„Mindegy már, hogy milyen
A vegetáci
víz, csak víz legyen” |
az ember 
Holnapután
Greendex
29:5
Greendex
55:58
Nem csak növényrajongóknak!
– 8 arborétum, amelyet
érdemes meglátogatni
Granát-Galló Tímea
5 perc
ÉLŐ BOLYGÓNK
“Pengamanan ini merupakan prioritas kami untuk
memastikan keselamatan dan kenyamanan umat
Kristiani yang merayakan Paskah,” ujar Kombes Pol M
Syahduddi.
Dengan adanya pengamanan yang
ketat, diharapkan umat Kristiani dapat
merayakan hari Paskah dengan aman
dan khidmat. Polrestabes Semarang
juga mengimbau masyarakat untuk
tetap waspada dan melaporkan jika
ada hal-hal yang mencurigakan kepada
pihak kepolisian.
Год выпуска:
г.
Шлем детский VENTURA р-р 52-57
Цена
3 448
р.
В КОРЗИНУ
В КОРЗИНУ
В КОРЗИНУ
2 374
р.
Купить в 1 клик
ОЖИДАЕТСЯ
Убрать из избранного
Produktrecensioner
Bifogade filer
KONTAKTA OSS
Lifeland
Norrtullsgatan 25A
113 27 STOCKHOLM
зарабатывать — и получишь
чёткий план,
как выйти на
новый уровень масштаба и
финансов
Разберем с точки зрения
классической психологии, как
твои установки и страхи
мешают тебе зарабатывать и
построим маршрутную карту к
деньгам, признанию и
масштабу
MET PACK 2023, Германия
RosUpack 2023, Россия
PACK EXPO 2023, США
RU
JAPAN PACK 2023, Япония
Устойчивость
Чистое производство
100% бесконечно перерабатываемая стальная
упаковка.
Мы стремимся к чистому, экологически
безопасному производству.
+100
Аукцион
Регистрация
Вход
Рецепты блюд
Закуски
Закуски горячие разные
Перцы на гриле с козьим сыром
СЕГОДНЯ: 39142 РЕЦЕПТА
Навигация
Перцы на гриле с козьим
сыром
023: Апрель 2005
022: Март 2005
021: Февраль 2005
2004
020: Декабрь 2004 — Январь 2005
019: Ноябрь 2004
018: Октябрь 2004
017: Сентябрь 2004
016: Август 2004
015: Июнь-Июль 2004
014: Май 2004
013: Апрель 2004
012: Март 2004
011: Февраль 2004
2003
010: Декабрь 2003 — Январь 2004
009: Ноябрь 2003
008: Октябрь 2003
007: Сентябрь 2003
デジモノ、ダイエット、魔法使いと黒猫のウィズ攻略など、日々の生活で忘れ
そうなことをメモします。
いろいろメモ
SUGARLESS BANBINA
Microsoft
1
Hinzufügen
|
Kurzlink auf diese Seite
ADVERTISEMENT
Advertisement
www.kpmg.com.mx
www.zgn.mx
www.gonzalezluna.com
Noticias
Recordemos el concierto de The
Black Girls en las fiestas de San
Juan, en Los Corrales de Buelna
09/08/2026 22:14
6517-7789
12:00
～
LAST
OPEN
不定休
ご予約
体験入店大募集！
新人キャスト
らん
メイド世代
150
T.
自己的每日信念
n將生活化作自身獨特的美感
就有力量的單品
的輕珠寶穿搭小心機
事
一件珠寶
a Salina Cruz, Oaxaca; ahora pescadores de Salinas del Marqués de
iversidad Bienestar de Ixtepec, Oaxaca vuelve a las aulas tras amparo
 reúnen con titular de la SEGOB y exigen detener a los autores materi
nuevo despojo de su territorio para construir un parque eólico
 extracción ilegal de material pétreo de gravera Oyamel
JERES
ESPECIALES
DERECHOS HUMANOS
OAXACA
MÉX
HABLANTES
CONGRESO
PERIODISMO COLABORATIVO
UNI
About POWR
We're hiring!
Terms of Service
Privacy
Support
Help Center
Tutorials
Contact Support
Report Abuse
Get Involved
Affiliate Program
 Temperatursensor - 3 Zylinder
════════════════
**YOUR TASK**.
Extract all the material, leaving every line as it is.

**EXERCISE RESULT**.
„Mindegy már, hogy milyen
A vegetáci
víz, csak víz legyen” |
az ember 
Holnapután
Greendex
29:5
Greendex
55:58
Nem csak növényrajongóknak!
– 8 arborétum, amelyet
érdemes meglátogatni
Granát-Galló Tímea
5 perc
ÉLŐ BOLYGÓNK
“Pengamanan ini merupakan prioritas kami untuk
memastikan keselamatan dan kenyamanan umat
Kristiani yang merayakan Paskah,” ujar Kombes Pol M
Syahduddi.
Dengan adanya pengamanan yang
ketat, diharapkan umat Kristiani dapat
merayakan hari Paskah dengan aman
dan khidmat. Polrestabes Semarang
juga mengimbau masyarakat untuk
tetap waspada dan melaporkan jika
ada hal-hal yang mencurigakan kepada
pihak kepolisian.
Год выпуска:
г.
Шлем детский VENTURA р-р 52-57
Цена
3 448
р.
В КОРЗИНУ
В КОРЗИНУ
В КОРЗИНУ
2 374
р.
Купить в 1 клик
ОЖИДАЕТСЯ
Убрать из избранного
Produktrecensioner
Bifogade filer
KONTAKTA OSS
Lifeland
Norrtullsgatan 25A
113 27 STOCKHOLM
зарабатывать — и получишь
чёткий план,
как выйти на
новый уровень масштаба и
финансов
Разберем с точки зрения
классической психологии, как
твои установки и страхи
мешают тебе зарабатывать и
построим маршрутную карту к
деньгам, признанию и
масштабу
MET PACK 2023, Германия
RosUpack 2023, Россия
PACK EXPO 2023, США
RU
JAPAN PACK 2023, Япония
Устойчивость
Чистое производство
100% бесконечно перерабатываемая стальная
упаковка.
Мы стремимся к чистому, экологически
безопасному производству.
+100
Аукцион
Регистрация
Вход
Рецепты блюд
Закуски
Закуски горячие разные
Перцы на гриле с козьим сыром
СЕГОДНЯ: 39142 РЕЦЕПТА
Навигация
Перцы на гриле с козьим
сыром
023: Апрель 2005
022: Март 2005
021: Февраль 2005
2004
020: Декабрь 2004 — Январь 2005
019: Ноябрь 2004
018: Октябрь 2004
017: Сентябрь 2004
016: Август 2004
015: Июнь-Июль 2004
014: Май 2004
013: Апрель 2004
012: Март 2004
011: Февраль 2004
2003
010: Декабрь 2003 — Январь 2004
009: Ноябрь 2003
008: Октябрь 2003
007: Сентябрь 2003
デジモノ、ダイエット、魔法使いと黒猫のウィズ攻略など、日々の生活で忘れ
そうなことをメモします。
いろいろメモ
SUGARLESS BANBINA
Microsoft
1
Hinzufügen
|
Kurzlink auf diese Seite
ADVERTISEMENT
Advertisement
www.kpmg.com.mx
www.zgn.mx
www.gonzalezluna.com
Noticias
Recordemos el concierto de The
Black Girls en las fiestas de San
Juan, en Los Corrales de Buelna
09/08/2026 22:14
6517-7789
12:00
～
LAST
OPEN
不定休
ご予約
体験入店大募集！
新人キャスト
らん
メイド世代
150
T.
自己的每日信念
n將生活化作自身獨特的美感
就有力量的單品
的輕珠寶穿搭小心機
事
一件珠寶
a Salina Cruz, Oaxaca; ahora pescadores de Salinas del Marqués de
iversidad Bienestar de Ixtepec, Oaxaca vuelve a las aulas tras amparo
 reúnen con titular de la SEGOB y exigen detener a los autores materi
nuevo despojo de su territorio para construir un parque eólico
 extracción ilegal de material pétreo de gravera Oyamel
JERES
ESPECIALES
DERECHOS HUMANOS
OAXACA
MÉX
HABLANTES
CONGRESO
PERIODISMO COLABORATIVO
UNI
About POWR
We're hiring!
Terms of Service
Privacy
Support
Help Center
Tutorials
Contact Support
Report Abuse
Get Involved
Affiliate Program
 Temperatursensor - 3 Zylinder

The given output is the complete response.